Debugging Deep Learning Models¶
Scenario: Training Loss Won't Decrease¶
You've set up a ResNet for pneumonia detection, but after 20 epochs the training loss stays at 0.693 (random chance for binary classification). Something is broken—learn systematic debugging to find whether it's the data pipeline, model architecture, optimizer settings, or loss function.
Learning Objectives¶
By the end of this module (30-40 minutes), you should be able to: - Diagnose why training isn't working using systematic checks. - Test if a model can overfit a single batch (sanity check). - Inspect gradient flow to catch vanishing/exploding gradients. - Verify data pipeline correctness (shapes, labels, normalization). - Use visualization tools to debug activations and weights.
Prerequisites: Basic PyTorch training loops, understanding of backpropagation. Difficulty: Intermediate.
What This Is¶
Debugging deep learning is different from debugging traditional code.

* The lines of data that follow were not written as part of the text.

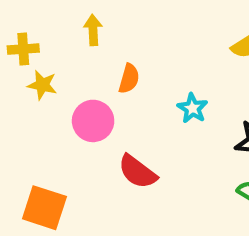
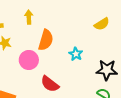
orange semicircle: (129, 79) -> (46, 40), size x1.5

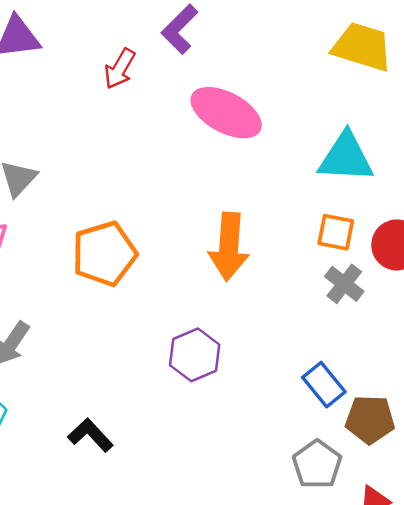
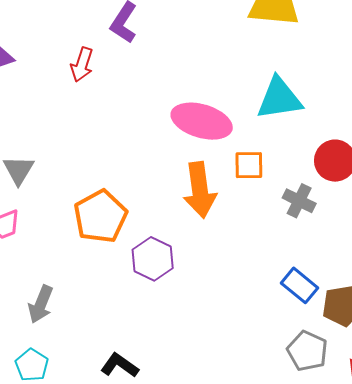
pink ellipse: (226, 113) -> (202, 121), moved
orange square: (336, 232) -> (249, 165), moved
purple hexagon: (195, 355) -> (153, 259), moved

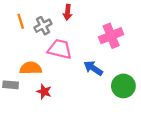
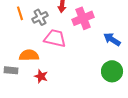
pink cross: (111, 36) -> (83, 18), moved
blue arrow: (93, 68) -> (112, 39), moved

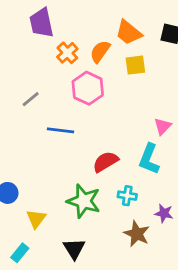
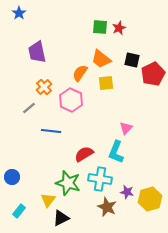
orange cross: (67, 53) -> (44, 87), moved
cyan cross: (127, 196) -> (100, 179), size x1.6
yellow triangle: (36, 219) -> (48, 200), moved
black triangle: (74, 249) -> (61, 218), turned 36
cyan rectangle: (20, 253) -> (19, 211), moved

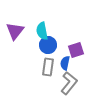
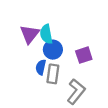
purple triangle: (15, 31) -> (30, 34), moved
blue semicircle: (65, 63) -> (41, 67), moved

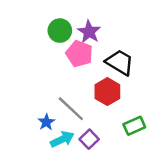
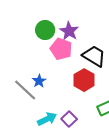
gray line: (71, 109) -> (25, 90), moved
blue star: (46, 122) -> (39, 81), moved

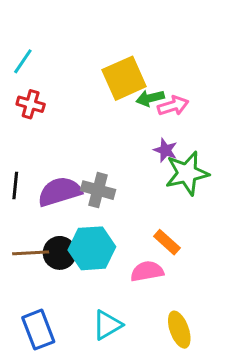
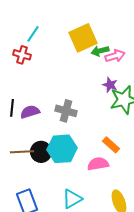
cyan line: (23, 61) -> (33, 34), moved
purple semicircle: (60, 192) -> (30, 112), moved, size x0.7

The model might "run" without errors but fail to learn. This topic teaches a systematic workflow for diagnosing training failures before you waste time on architecture changes or hyperparameter sweeps.
The key insight: most training failures come from a few common mistakes, and checking them in order saves hours.
When You Use It¶
- training loss doesn't decrease
- validation accuracy stays near random chance
- loss explodes or becomes NaN
- model trains on simple tasks but fails on real data
- gradient norms are suspiciously small or large
The Debugging Ladder¶
Follow this sequence when training fails:
1. Overfit a Single Batch (The Sanity Check)¶
If your model can't memorize one batch, the architecture or loss function is broken.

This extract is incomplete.